Up to and including the line with "auk víðtækari", output the records exactly as they appear.

===== Given records =====

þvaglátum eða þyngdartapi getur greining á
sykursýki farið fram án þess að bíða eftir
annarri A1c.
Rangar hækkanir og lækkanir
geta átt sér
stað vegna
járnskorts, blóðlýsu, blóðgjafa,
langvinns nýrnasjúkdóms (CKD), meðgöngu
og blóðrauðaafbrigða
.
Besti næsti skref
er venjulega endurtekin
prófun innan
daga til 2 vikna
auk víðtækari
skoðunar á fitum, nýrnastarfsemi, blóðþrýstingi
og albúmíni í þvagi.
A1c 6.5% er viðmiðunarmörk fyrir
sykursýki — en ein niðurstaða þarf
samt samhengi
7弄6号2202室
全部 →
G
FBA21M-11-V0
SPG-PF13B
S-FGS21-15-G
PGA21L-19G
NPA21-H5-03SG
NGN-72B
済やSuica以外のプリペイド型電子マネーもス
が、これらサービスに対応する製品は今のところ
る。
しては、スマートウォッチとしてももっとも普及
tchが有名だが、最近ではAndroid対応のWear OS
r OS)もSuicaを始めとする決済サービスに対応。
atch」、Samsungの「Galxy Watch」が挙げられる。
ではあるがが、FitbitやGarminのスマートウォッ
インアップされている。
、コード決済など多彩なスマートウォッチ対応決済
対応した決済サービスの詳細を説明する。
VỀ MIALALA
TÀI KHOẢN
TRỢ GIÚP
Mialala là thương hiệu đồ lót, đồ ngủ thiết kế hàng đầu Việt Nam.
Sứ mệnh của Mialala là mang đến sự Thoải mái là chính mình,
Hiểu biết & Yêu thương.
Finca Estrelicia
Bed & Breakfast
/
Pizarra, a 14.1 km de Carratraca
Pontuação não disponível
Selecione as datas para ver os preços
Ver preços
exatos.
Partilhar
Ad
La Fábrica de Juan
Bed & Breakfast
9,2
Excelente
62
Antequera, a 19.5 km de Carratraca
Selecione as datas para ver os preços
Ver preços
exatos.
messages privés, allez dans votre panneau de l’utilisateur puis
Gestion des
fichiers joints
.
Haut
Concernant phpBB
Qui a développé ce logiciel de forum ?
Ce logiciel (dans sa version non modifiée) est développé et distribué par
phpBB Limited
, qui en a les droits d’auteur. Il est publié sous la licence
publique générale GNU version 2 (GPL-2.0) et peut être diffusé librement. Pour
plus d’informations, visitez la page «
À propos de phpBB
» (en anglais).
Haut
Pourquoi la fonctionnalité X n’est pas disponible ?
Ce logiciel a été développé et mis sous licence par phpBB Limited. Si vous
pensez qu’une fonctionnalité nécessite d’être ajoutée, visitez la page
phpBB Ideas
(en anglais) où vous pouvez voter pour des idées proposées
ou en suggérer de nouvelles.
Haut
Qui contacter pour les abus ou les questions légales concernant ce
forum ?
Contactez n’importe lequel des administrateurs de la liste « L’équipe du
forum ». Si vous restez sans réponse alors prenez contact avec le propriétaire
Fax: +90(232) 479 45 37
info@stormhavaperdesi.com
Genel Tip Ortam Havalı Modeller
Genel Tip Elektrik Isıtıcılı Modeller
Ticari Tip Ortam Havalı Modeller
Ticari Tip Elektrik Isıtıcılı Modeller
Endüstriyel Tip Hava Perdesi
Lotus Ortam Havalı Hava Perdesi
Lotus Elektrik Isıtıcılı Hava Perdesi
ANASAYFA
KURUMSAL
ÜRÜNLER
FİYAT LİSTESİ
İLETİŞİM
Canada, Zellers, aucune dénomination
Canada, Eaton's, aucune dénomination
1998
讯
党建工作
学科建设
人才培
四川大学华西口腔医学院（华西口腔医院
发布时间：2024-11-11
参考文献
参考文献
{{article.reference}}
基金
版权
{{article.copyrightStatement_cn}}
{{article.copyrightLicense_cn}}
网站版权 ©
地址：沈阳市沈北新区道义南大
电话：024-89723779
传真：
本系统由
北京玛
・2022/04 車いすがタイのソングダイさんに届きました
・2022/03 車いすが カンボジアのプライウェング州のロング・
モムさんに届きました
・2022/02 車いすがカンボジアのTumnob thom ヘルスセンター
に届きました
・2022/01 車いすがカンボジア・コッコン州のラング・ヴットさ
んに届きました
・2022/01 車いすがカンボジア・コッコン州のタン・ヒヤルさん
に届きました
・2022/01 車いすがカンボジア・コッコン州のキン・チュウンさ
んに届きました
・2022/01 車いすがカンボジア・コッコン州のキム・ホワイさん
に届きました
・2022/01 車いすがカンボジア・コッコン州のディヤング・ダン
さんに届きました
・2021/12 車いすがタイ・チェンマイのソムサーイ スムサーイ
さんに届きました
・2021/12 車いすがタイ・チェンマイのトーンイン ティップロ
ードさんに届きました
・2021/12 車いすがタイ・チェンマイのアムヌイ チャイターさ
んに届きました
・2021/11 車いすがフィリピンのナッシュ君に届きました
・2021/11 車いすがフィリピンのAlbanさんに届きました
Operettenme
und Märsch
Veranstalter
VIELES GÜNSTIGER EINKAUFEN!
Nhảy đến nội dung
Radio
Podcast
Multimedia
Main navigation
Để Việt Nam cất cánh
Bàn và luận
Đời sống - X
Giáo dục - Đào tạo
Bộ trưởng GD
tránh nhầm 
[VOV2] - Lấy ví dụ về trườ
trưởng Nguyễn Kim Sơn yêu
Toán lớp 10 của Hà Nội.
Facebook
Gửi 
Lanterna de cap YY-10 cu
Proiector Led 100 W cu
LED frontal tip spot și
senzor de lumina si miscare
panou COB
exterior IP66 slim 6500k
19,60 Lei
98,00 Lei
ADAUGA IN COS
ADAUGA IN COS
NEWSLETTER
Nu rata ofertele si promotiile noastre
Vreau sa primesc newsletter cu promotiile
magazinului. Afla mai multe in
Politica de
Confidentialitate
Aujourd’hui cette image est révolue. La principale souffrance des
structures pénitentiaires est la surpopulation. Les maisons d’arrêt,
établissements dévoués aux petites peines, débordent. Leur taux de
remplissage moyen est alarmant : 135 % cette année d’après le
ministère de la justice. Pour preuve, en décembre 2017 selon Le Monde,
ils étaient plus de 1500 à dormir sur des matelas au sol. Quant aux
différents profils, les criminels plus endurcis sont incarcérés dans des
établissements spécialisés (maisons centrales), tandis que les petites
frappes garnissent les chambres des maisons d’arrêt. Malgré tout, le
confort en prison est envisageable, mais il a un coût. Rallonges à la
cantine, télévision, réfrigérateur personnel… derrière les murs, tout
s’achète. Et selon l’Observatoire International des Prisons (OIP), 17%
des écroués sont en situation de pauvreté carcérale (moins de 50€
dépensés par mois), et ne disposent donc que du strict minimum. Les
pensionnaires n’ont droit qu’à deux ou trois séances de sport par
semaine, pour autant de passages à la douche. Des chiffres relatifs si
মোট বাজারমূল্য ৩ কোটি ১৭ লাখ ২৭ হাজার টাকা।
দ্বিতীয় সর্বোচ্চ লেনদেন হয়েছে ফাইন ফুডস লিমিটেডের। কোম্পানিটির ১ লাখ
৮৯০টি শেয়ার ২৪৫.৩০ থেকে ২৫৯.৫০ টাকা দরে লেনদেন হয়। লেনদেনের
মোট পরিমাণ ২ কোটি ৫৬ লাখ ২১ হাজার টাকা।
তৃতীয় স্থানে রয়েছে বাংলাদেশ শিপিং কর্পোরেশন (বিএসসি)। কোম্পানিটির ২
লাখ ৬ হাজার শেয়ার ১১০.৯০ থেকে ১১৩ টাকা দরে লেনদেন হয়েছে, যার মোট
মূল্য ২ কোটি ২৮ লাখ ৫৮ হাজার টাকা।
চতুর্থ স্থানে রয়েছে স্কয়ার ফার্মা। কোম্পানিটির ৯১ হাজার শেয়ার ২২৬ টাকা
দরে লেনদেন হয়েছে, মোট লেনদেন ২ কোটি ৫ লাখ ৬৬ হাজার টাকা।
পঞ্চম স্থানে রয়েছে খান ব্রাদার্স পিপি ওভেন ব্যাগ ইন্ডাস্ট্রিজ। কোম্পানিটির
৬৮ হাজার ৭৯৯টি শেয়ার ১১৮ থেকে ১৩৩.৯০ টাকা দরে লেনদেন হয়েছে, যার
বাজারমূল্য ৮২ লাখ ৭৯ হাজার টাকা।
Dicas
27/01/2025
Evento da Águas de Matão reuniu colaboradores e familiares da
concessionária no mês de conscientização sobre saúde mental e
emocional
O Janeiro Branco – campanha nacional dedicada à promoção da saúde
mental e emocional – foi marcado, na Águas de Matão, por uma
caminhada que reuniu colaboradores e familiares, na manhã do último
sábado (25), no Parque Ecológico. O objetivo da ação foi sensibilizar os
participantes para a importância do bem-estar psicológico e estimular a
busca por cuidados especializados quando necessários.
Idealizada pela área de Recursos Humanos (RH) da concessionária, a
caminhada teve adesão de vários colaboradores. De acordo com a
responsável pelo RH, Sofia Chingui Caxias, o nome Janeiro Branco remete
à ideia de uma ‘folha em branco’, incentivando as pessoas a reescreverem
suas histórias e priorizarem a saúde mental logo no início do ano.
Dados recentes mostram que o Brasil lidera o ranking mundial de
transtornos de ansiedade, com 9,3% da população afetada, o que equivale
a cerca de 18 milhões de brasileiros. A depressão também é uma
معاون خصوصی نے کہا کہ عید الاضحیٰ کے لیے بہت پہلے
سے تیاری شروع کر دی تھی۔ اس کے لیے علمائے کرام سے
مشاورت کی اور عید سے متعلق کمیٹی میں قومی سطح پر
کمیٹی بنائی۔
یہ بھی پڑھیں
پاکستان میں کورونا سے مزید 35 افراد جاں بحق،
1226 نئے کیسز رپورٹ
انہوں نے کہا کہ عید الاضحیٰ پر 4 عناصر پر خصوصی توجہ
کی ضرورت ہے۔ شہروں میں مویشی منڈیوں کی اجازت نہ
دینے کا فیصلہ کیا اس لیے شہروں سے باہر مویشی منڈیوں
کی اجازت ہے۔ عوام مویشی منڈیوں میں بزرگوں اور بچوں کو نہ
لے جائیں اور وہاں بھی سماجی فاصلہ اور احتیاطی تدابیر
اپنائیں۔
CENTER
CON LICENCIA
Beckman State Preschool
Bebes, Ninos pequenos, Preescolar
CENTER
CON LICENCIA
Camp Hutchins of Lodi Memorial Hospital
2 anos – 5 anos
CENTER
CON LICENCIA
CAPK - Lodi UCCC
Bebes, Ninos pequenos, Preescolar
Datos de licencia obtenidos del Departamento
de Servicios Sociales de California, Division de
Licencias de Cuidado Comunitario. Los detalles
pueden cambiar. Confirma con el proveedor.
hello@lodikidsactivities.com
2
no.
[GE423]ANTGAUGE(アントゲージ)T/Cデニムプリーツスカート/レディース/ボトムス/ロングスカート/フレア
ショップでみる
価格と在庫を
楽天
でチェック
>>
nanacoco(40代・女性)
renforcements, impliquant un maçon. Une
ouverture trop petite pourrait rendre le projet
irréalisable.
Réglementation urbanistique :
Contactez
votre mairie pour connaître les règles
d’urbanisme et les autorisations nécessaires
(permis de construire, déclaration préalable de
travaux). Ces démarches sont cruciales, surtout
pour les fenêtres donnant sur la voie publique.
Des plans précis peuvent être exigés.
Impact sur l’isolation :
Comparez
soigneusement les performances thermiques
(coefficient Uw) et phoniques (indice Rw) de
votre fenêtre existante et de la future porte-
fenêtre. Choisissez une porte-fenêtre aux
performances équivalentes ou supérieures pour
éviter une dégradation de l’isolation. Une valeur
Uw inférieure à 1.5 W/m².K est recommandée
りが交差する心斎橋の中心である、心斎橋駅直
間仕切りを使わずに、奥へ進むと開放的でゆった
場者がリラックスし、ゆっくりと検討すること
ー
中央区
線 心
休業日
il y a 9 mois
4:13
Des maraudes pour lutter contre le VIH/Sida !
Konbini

=====

Solution -
þvaglátum eða þyngdartapi getur greining á
sykursýki farið fram án þess að bíða eftir
annarri A1c.
Rangar hækkanir og lækkanir
geta átt sér
stað vegna
járnskorts, blóðlýsu, blóðgjafa,
langvinns nýrnasjúkdóms (CKD), meðgöngu
og blóðrauðaafbrigða
.
Besti næsti skref
er venjulega endurtekin
prófun innan
daga til 2 vikna
auk víðtækari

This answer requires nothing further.